Week 3 – Jones’s Views on Rhetoric and Psychology: Her Approach to Audience Analysis

Jones, Colleen. “Psychology: The Science of Influence.” In Clout: The Art and Science of Influential Web Content, 81-104. Berkeley, CA: New Riders, 2011.

———. “Rhetoric: The Art of Influence.” In Clout: The Art and Science of Influential Web Content, 43-80. Berkley, CA: New Riders, 2011.

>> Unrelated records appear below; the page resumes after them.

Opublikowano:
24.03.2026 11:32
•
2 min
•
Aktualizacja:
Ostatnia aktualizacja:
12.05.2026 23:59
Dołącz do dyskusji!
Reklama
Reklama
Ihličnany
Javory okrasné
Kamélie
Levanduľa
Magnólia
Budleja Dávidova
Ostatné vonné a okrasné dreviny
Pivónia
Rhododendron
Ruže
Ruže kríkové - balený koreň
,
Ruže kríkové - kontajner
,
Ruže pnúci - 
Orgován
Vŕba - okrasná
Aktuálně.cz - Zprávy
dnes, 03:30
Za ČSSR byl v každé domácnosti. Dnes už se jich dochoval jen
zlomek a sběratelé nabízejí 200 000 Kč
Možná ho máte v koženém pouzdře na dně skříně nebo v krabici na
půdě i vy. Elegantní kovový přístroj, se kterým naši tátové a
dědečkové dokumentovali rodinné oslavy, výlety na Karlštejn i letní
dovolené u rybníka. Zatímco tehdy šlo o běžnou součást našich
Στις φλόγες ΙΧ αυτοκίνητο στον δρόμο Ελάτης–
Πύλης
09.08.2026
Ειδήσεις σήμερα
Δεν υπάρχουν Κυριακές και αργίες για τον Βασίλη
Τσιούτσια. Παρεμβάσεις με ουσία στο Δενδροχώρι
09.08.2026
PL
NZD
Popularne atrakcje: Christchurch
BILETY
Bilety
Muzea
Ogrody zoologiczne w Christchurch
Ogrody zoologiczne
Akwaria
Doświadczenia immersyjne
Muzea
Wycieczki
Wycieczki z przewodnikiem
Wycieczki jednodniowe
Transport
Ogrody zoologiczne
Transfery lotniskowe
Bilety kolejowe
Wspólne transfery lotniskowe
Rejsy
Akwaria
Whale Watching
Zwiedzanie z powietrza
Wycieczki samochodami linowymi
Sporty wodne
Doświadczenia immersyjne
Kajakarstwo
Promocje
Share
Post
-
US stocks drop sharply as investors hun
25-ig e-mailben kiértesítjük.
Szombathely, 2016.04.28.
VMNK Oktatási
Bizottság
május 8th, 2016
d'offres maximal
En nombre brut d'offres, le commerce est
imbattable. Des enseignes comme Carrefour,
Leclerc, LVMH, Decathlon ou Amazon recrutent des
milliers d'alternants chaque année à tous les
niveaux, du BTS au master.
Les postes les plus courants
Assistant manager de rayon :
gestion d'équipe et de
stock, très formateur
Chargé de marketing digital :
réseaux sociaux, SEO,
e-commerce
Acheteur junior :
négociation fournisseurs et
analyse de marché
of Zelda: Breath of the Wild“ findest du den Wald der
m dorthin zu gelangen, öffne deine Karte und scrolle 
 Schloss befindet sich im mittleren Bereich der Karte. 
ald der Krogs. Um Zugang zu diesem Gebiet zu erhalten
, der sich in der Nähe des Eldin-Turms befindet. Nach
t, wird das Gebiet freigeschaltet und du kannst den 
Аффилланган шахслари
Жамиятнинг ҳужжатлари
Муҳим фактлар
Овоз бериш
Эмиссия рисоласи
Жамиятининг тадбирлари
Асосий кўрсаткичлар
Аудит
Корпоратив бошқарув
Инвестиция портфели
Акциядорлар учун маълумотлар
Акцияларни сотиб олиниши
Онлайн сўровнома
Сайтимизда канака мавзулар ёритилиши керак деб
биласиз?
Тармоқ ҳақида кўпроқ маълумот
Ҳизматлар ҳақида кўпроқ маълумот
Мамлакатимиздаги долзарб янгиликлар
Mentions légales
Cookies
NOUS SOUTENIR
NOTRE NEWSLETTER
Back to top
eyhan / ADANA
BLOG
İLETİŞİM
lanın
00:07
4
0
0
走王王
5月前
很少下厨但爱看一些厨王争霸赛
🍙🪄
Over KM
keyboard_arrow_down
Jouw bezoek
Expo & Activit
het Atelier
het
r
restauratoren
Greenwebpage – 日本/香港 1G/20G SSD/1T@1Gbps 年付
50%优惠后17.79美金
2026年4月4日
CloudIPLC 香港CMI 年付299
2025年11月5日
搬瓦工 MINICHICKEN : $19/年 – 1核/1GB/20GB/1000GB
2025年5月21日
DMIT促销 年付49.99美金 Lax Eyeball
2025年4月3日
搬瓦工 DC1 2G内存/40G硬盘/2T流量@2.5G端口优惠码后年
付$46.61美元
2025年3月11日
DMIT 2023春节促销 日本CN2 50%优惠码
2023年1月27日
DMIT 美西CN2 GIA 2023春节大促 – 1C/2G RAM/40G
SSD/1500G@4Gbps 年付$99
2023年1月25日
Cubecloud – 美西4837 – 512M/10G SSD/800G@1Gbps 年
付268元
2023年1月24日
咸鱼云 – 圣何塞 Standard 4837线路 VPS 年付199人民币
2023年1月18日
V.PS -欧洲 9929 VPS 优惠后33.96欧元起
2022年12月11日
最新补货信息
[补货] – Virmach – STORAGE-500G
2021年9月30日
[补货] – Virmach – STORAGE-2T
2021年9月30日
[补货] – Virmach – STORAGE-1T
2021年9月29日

Understanding the power of rhetoric is a tremendous tool in developing skills as a technical communicator.  Colleen Jones breaks down her analysis of rhetoric into the four main principles of appeals, identification, repetition, and time.  The classical rhetorical strategies appeal to a person’s credibility, logic, and emotion.  Developing a neat framework of organizing these appeals in an easily searchable manner is at the heart of successful web design.  Jones highlights the importance of this skill by commenting that one of the best ways to build a reputation as a trusted resource is to “become known for a particular approach to content . . . if you publish consistently good content over time” (45).  The way in which someone selects the type, location, and purpose of a particular content type is defined as content strategy.  Jones highlights examples of content types throughout her “Rhetoric” chapter; these include blog posts, media articles/editorials, expert review, white papers, data visualizations, and testimonials.  After reading this chapter, I feel that maintaining credibility online is potentially one of the most difficult and most crucial points of interest for any company.  While maintaining credibility has always been important, the idea now carries more weight simply because a web presence must be maintained with more frequency than print information.  For example, user-generated content must be monitored in order to “facilitate discussion so it stays true to your brand your users” (60).  If well maintained, social networking from customers can be positive in terms of identifying with the target audience;  however, negligence on the part of such monitoring could prove detrimental to a company.

In Jones’s chapter, “Psychology,” she narrows her focus from the four main principles of rhetoric to the four principles important to web content.  These include framing, metaphor, social proof (referrals), and reciprocity.  Establishing a frame, or “set of expectations, values, and assumptions that acts like a filtering lens” directly reflects the audience at hand (82).  How someone chooses to deliver a message is largely influenced by the audience, and the type of audience will largely influence the types of appeals the speaker or writer employs; therefore, framing is closely tied to choices a technical writer makes in terms of word choice, tone, and timing.  Applying metaphors to content helps to expand on thought and language in a way that “resonates deeply” with the audience (90).  Metaphors are most often successful when they are able to connect directly with the company’s purpose or services they provide.  With metaphors, “less is more” to ensure that people don’t follow the metaphor too far and therefore succumb to believing a slippery-slope fallacy (91).  Social proof, such as case studies, quotes, testimonials, and reviews establish credibility by gathering support from both customers and experts (95).  Additionally, reciprocity helps a company become liked and trusted by delivering on promises and promising positive outcomes to customers.

How will the increased use of social media in the future change the focus of the three types of classical appeals?  Do you think that shifting from an emphasis on mass media to new media will create the need for greater attention to be placed on one of these three appeals over the rest?